* **WORK REQUEST**: The output is the lines below from the one with "other services and" through the one with "third party, including", both included, printed exactly and with no other line.

* **DATA SHOWN**:
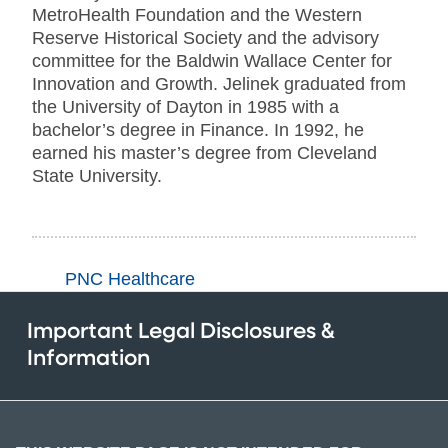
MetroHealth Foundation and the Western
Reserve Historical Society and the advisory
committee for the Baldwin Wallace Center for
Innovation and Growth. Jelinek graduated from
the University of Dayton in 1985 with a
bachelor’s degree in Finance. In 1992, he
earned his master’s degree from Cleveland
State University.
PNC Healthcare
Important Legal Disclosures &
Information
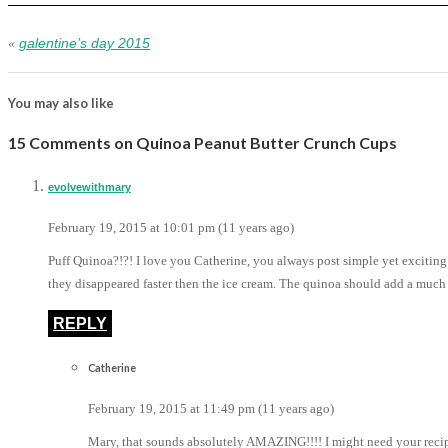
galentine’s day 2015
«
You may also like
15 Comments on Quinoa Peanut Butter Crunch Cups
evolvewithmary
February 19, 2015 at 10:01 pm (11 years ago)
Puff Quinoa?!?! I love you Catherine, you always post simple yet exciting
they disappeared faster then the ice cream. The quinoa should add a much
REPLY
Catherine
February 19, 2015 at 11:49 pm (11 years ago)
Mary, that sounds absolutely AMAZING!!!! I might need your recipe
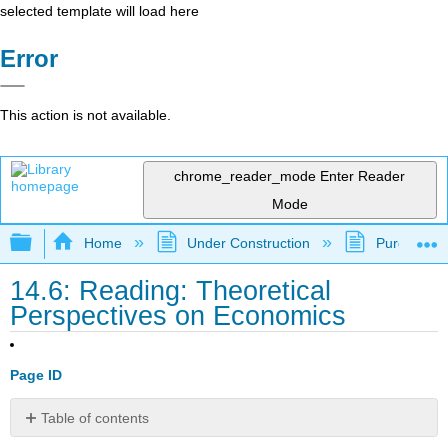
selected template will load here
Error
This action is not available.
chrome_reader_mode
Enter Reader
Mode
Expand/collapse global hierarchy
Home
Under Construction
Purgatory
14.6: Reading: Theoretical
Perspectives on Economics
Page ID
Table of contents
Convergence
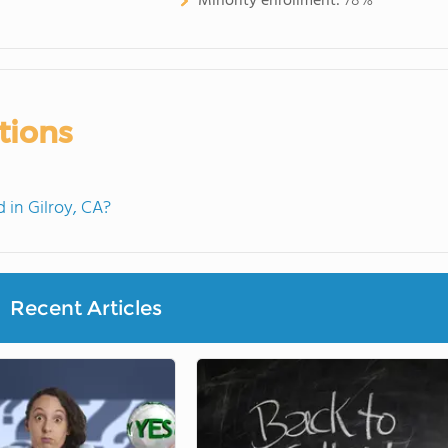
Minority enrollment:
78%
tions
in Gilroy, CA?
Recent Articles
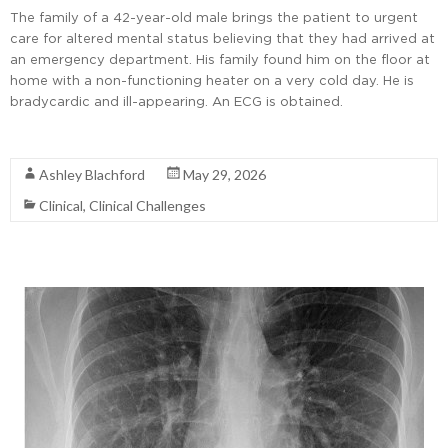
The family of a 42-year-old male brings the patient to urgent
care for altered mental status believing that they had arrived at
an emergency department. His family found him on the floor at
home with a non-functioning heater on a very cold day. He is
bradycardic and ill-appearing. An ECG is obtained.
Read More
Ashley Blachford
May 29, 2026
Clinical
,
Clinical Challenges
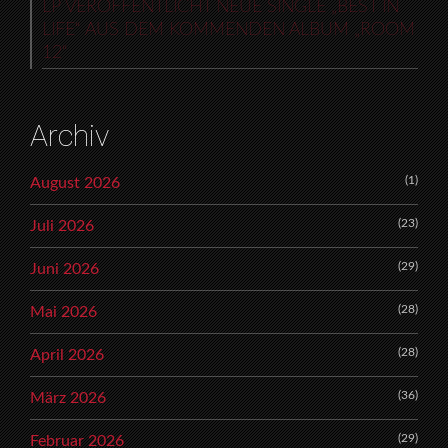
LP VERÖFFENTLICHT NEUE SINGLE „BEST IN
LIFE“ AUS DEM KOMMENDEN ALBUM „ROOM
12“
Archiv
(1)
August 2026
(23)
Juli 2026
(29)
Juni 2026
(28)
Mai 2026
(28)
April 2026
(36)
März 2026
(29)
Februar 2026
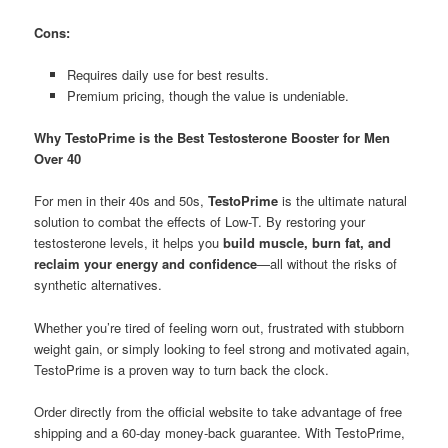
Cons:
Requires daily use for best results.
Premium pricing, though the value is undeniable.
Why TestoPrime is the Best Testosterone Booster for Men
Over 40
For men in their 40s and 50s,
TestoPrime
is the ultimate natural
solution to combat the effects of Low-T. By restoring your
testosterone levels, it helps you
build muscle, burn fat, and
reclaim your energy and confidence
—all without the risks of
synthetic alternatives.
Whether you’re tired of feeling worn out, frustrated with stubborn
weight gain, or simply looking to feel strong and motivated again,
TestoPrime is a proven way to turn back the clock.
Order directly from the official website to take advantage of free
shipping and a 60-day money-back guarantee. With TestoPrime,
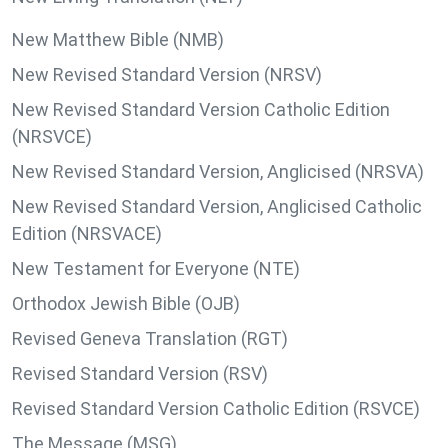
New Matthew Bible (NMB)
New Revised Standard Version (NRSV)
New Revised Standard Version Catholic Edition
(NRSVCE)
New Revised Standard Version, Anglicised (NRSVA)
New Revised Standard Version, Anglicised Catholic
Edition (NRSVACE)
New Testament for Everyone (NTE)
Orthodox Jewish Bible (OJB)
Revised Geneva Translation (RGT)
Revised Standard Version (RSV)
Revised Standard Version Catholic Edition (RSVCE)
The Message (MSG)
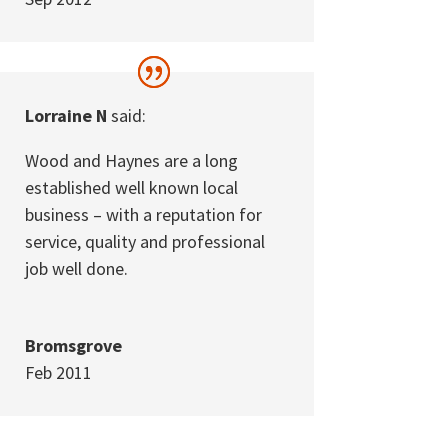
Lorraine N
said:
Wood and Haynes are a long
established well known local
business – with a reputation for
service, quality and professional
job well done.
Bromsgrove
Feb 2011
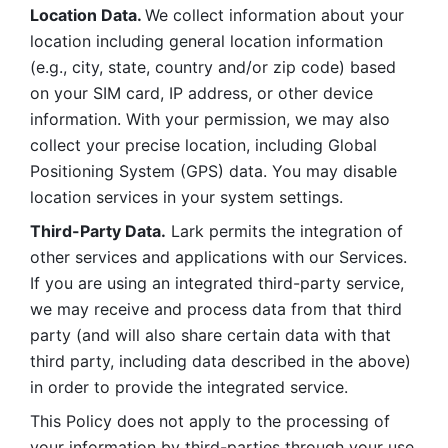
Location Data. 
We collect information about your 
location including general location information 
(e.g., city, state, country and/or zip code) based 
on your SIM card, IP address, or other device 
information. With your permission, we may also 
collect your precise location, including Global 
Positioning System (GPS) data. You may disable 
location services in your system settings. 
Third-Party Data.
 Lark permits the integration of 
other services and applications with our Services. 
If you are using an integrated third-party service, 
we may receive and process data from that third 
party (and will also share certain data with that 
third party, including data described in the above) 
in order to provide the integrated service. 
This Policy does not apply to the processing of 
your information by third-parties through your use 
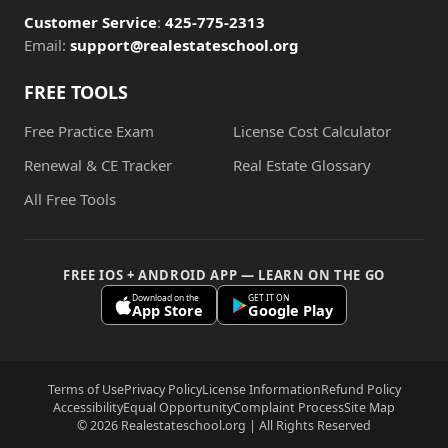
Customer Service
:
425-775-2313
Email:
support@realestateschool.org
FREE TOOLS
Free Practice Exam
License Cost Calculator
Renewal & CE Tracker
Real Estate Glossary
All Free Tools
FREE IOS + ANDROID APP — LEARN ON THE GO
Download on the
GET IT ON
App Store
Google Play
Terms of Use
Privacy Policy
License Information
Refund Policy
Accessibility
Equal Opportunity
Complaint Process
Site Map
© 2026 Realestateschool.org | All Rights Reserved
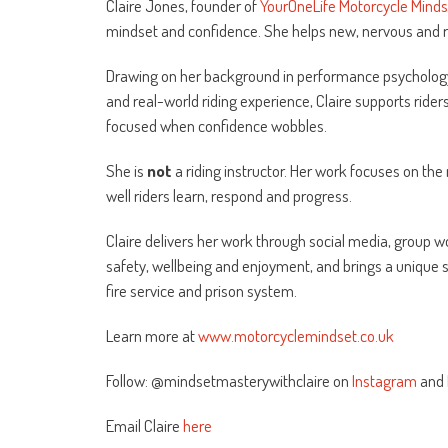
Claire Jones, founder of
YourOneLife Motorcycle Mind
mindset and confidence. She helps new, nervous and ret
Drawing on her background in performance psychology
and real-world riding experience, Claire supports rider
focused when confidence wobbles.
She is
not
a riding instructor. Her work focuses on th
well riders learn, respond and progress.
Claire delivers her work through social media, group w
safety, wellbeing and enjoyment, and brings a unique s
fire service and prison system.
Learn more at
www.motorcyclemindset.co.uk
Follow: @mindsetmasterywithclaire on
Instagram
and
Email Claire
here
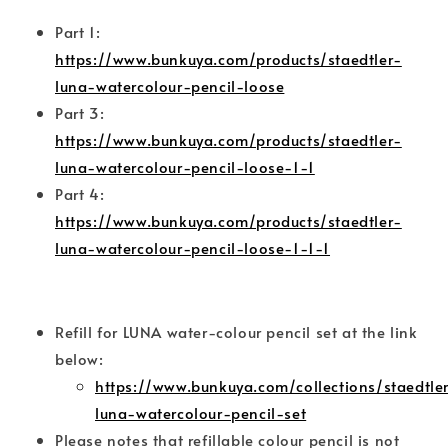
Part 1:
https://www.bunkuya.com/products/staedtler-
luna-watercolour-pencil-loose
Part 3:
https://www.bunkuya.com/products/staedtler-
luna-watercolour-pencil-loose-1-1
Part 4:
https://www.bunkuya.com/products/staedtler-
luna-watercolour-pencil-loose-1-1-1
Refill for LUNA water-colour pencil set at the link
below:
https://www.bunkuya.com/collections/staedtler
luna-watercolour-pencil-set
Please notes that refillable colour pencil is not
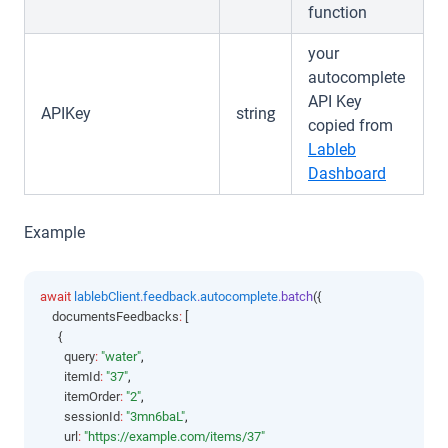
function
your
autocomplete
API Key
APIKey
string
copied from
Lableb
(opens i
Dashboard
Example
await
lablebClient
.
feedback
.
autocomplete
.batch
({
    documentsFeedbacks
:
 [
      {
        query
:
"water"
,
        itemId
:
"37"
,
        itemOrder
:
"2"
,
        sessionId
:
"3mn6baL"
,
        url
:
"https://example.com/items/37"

* **SOLUTION TO THIS TASK**:
other services and applications with our Services. 
If you are using an integrated third-party service, 
we may receive and process data from that third 
party (and will also share certain data with that 
third party, including data described in the above) 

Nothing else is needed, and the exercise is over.